## Records provided
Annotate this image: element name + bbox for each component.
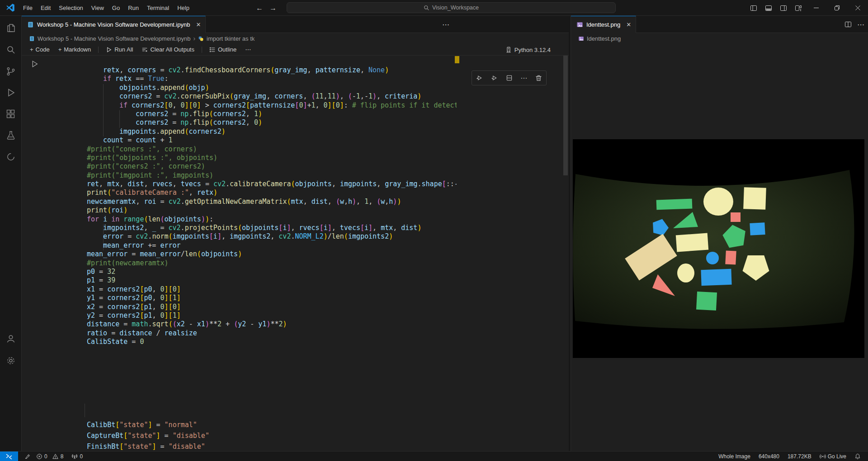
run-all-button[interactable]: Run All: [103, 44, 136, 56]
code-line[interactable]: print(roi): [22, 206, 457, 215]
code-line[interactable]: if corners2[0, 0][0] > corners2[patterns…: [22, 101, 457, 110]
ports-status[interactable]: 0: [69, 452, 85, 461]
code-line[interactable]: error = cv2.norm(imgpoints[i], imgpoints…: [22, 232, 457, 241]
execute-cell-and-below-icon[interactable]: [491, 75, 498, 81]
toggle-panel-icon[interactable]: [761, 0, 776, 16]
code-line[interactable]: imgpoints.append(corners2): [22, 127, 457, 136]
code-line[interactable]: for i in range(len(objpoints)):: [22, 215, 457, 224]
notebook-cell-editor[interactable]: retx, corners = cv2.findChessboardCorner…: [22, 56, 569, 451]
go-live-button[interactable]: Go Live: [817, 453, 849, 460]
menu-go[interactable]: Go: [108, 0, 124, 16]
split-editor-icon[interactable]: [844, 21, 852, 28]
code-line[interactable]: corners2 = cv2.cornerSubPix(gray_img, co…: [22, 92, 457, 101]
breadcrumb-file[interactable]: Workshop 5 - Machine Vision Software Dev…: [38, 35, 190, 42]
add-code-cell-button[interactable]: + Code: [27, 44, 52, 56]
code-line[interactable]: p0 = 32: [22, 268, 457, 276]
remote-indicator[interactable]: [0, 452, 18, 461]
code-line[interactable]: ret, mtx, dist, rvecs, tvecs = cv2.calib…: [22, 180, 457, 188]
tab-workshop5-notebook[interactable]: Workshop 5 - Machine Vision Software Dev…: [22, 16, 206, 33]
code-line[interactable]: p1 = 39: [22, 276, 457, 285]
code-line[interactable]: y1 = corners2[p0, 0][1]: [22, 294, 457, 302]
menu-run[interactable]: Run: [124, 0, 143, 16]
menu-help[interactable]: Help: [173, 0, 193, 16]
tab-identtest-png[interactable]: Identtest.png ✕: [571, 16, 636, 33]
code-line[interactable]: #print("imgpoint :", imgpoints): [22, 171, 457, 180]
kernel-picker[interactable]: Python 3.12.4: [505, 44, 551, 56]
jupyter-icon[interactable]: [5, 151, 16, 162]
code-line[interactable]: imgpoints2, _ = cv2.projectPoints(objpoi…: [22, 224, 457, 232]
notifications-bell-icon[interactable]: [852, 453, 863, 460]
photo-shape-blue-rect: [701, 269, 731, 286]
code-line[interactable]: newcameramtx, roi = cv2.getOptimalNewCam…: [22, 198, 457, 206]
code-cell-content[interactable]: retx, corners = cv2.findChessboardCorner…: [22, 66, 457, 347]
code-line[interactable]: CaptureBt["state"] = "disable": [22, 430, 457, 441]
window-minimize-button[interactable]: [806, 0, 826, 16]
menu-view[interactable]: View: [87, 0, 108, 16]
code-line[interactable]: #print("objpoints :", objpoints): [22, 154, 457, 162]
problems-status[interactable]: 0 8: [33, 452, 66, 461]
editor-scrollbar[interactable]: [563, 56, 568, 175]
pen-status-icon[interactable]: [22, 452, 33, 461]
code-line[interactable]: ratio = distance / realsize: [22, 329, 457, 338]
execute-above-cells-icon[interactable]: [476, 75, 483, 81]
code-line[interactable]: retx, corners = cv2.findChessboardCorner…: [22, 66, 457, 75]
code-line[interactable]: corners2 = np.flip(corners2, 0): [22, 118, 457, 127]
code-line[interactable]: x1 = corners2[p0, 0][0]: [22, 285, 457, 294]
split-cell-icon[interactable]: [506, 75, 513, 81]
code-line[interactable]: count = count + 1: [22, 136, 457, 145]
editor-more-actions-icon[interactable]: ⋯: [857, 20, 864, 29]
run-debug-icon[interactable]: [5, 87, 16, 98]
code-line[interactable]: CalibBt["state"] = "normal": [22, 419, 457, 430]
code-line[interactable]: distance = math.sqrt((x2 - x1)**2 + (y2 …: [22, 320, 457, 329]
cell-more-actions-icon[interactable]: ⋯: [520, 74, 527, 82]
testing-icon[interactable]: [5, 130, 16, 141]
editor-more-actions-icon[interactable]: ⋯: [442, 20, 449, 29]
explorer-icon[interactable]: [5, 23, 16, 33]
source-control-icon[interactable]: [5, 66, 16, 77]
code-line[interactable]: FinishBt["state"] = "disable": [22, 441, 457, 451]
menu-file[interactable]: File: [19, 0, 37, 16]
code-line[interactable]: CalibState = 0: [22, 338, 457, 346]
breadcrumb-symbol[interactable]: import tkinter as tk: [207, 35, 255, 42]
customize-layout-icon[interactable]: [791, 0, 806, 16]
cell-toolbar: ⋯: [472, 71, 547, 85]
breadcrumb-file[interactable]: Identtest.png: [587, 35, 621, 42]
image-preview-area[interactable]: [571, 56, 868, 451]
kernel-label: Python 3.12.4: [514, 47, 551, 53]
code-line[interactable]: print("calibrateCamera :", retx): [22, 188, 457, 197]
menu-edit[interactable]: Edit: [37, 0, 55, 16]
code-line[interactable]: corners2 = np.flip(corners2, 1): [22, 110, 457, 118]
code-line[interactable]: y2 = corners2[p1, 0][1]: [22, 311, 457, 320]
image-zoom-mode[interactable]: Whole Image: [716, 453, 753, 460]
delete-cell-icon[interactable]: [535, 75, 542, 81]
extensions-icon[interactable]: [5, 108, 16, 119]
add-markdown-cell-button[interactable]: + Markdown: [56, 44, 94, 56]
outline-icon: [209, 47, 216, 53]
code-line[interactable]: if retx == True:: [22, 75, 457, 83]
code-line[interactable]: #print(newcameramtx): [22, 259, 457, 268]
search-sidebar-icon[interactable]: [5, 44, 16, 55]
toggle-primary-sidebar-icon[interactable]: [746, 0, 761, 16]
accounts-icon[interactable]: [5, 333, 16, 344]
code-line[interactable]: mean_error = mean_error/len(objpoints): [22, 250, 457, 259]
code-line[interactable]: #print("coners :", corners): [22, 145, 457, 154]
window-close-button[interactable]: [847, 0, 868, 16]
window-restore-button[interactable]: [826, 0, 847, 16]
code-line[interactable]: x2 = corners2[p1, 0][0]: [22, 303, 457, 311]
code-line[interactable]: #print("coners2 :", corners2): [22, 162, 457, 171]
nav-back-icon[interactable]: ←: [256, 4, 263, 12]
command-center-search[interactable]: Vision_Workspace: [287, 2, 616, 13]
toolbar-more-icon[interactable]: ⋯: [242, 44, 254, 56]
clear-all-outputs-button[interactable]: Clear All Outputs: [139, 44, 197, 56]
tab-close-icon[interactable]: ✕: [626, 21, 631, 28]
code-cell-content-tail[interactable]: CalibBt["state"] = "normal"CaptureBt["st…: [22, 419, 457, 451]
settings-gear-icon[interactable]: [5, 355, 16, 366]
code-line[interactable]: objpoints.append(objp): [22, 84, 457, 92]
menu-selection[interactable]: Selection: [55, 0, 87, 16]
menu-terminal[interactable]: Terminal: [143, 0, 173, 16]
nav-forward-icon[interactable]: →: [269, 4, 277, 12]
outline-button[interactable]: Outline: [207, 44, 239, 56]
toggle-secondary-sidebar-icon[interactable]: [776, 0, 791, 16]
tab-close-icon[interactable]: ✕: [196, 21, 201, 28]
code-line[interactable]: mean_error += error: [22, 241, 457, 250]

## Exercise instructions
Only the lines containing "CaptureBt" are needed; pull them out of the listing.

## Answer section
code-line[interactable]: CaptureBt["state"] = "disable": [22, 430, 457, 441]
code-cell-content-tail[interactable]: CalibBt["state"] = "normal"CaptureBt["st…: [22, 419, 457, 451]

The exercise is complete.